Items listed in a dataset
::::
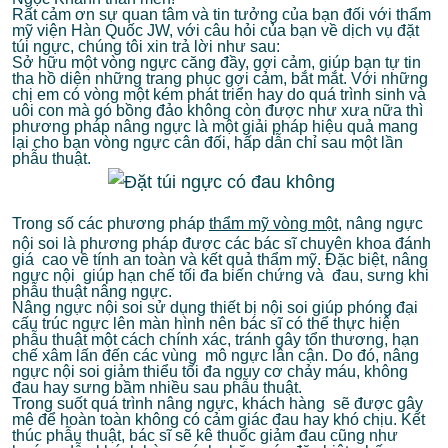
Rất cảm ơn sự quan tâm và tin tưởng của bạn đối với thẩm
mỹ viện Hàn Quốc JW, với câu hỏi của bạn về dịch vụ đặt
túi ngực, chúng tôi xin trả lời như sau:
Sở hữu một vòng ngực căng đầy, gợi cảm, giúp bạn tự tin
tha hồ diện những trang phục gợi cảm, bắt mắt. Với những
chị em có vòng một kém phát triển hay do quá trình sinh và
uôi con mà gó bồng đảo không còn được như xưa nữa thì
phương pháp nâng ngực là một giải pháp hiệu quả mang
lại cho bạn vòng ngực cân đối, hấp dẫn chỉ sau một lần
phẫu thuật.
Trong số các phương pháp
thẩm mỹ vòng một
, nâng ngực
nội soi là phương pháp được các bác sĩ chuyên khoa đánh
giá cao về tính an toàn và kết quả thẩm mỹ. Đặc biệt, nâng
ngực nội giúp hạn chế tối đa biến chứng và đau, sưng khi
phẫu thuật nâng ngực.
Nâng ngực nội soi sử dụng thiết bị nội soi giúp phóng đại
cấu trúc ngực lên màn hình nên bác sĩ có thể thực hiện
phẫu thuật một cách chính xác, tránh gây tổn thương, hạn
chế xâm lấn đến các vùng mô ngực lân cận. Do đó, nâng
ngực nội soi giảm thiểu tối đa nguy cơ chảy máu, không
đau hay sưng bầm nhiều sau phẫu thuật.
Trong suốt quá trình nâng ngực, khách hàng sẽ được gây
mê để hoàn toàn không có cảm giác đau hay khó chịu. Kết
thúc phẫu thuật, bác sĩ sẽ kê thuốc giảm đau cũng như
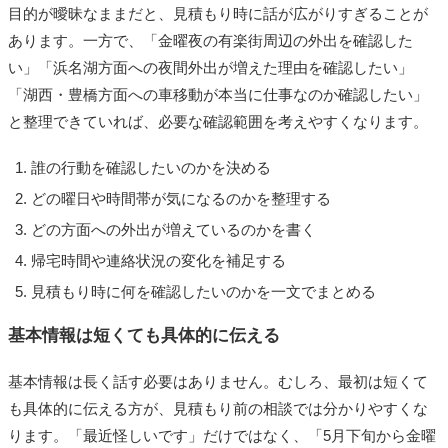
目的が曖昧なままだと、見積もり時に話が広がりすぎることが
あります。一方で、「金曜夜の有楽街周辺の外出を確認した
い」「浜名湖方面への夜間外出が増えた理由を確認したい」
「湖西・豊橋方面への車移動が本当に仕事なのか確認したい」
と整理できていれば、必要な確認範囲を考えやすくなります。
誰の行動を確認したいのかを決める
どの曜日や時間帯が気になるのかを整理する
どの方面への外出が増えているのかを書く
帰宅時間や連絡状況の変化を補足する
見積もり時に何を確認したいのかを一文でまとめる
基本情報は短くても具体的に伝える
基本情報は長く話す必要はありません。むしろ、最初は短くて
も具体的に伝える方が、見積もり前の相談では分かりやすくな
ります。「最近怪しいです」だけではなく、「5月下旬から金曜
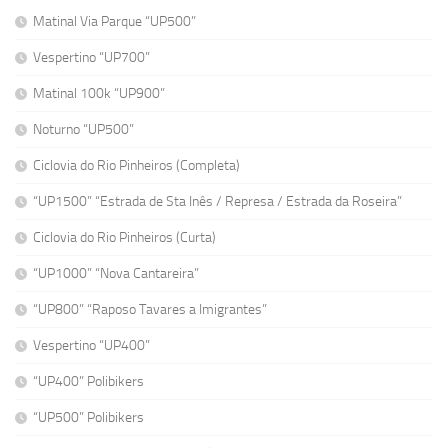
Matinal Via Parque “UP500”
Vespertino “UP700”
Matinal 100k “UP900”
Noturno “UP500”
Ciclovia do Rio Pinheiros (Completa)
“UP1500” “Estrada de Sta Inês / Represa / Estrada da Roseira”
Ciclovia do Rio Pinheiros (Curta)
“UP1000” “Nova Cantareira”
“UP800” “Raposo Tavares a Imigrantes”
Vespertino “UP400”
“UP400” Polibikers
“UP500” Polibikers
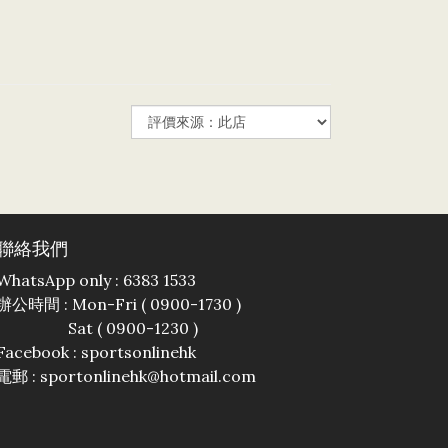
聯絡我們
WhatsApp only : 6383 1533
辦公時間 : Mon-Fri ( 0900-1730 )
Sat ( 0900-1230 )
Facebook :
sportsonlinehk
電郵 : sportonlinehk@hotmail.com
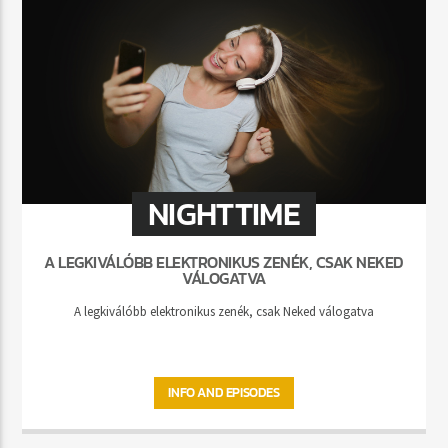
NIGHTTIME
A LEGKIVÁLÓBB ELEKTRONIKUS ZENÉK, CSAK NEKED
VÁLOGATVA
A legkiválóbb elektronikus zenék, csak Neked válogatva
INFO AND EPISODES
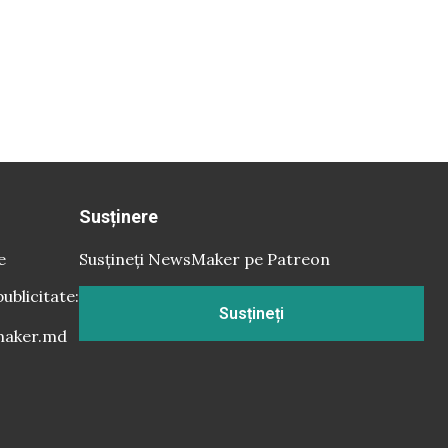
Susținere
e
Susțineți NewsMaker pe Patreon
publicitate:
Susțineți
aker.md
::::
### What is expected:
Skip the images and set down the rest of the data unchanged.

### Result below:
Rất cảm ơn sự quan tâm và tin tưởng của bạn đối với thẩm
mỹ viện Hàn Quốc JW, với câu hỏi của bạn về dịch vụ đặt
túi ngực, chúng tôi xin trả lời như sau:
Sở hữu một vòng ngực căng đầy, gợi cảm, giúp bạn tự tin
tha hồ diện những trang phục gợi cảm, bắt mắt. Với những
chị em có vòng một kém phát triển hay do quá trình sinh và
uôi con mà gó bồng đảo không còn được như xưa nữa thì
phương pháp nâng ngực là một giải pháp hiệu quả mang
lại cho bạn vòng ngực cân đối, hấp dẫn chỉ sau một lần
phẫu thuật.
Trong số các phương pháp
thẩm mỹ vòng một
, nâng ngực
nội soi là phương pháp được các bác sĩ chuyên khoa đánh
giá cao về tính an toàn và kết quả thẩm mỹ. Đặc biệt, nâng
ngực nội giúp hạn chế tối đa biến chứng và đau, sưng khi
phẫu thuật nâng ngực.
Nâng ngực nội soi sử dụng thiết bị nội soi giúp phóng đại
cấu trúc ngực lên màn hình nên bác sĩ có thể thực hiện
phẫu thuật một cách chính xác, tránh gây tổn thương, hạn
chế xâm lấn đến các vùng mô ngực lân cận. Do đó, nâng
ngực nội soi giảm thiểu tối đa nguy cơ chảy máu, không
đau hay sưng bầm nhiều sau phẫu thuật.
Trong suốt quá trình nâng ngực, khách hàng sẽ được gây
mê để hoàn toàn không có cảm giác đau hay khó chịu. Kết
thúc phẫu thuật, bác sĩ sẽ kê thuốc giảm đau cũng như
目的が曖昧なままだと、見積もり時に話が広がりすぎることが
あります。一方で、「金曜夜の有楽街周辺の外出を確認した
い」「浜名湖方面への夜間外出が増えた理由を確認したい」
「湖西・豊橋方面への車移動が本当に仕事なのか確認したい」
と整理できていれば、必要な確認範囲を考えやすくなります。
誰の行動を確認したいのかを決める
どの曜日や時間帯が気になるのかを整理する
どの方面への外出が増えているのかを書く
帰宅時間や連絡状況の変化を補足する
見積もり時に何を確認したいのかを一文でまとめる
基本情報は短くても具体的に伝える
基本情報は長く話す必要はありません。むしろ、最初は短くて
も具体的に伝える方が、見積もり前の相談では分かりやすくな
ります。「最近怪しいです」だけではなく、「5月下旬から金曜
Matinal Via Parque “UP500”
Vespertino “UP700”
Matinal 100k “UP900”
Noturno “UP500”
Ciclovia do Rio Pinheiros (Completa)
“UP1500” “Estrada de Sta Inês / Represa / Estrada da Roseira”
Ciclovia do Rio Pinheiros (Curta)
“UP1000” “Nova Cantareira”
“UP800” “Raposo Tavares a Imigrantes”
Vespertino “UP400”
“UP400” Polibikers
“UP500” Polibikers
聯絡我們
WhatsApp only : 6383 1533
辦公時間 : Mon-Fri ( 0900-1730 )
Sat ( 0900-1230 )
Facebook :
sportsonlinehk
電郵 : sportonlinehk@hotmail.com
NIGHTTIME
A LEGKIVÁLÓBB ELEKTRONIKUS ZENÉK, CSAK NEKED
VÁLOGATVA
A legkiválóbb elektronikus zenék, csak Neked válogatva
INFO AND EPISODES
Susținere
e
Susțineți NewsMaker pe Patreon
publicitate:
Susțineți
aker.md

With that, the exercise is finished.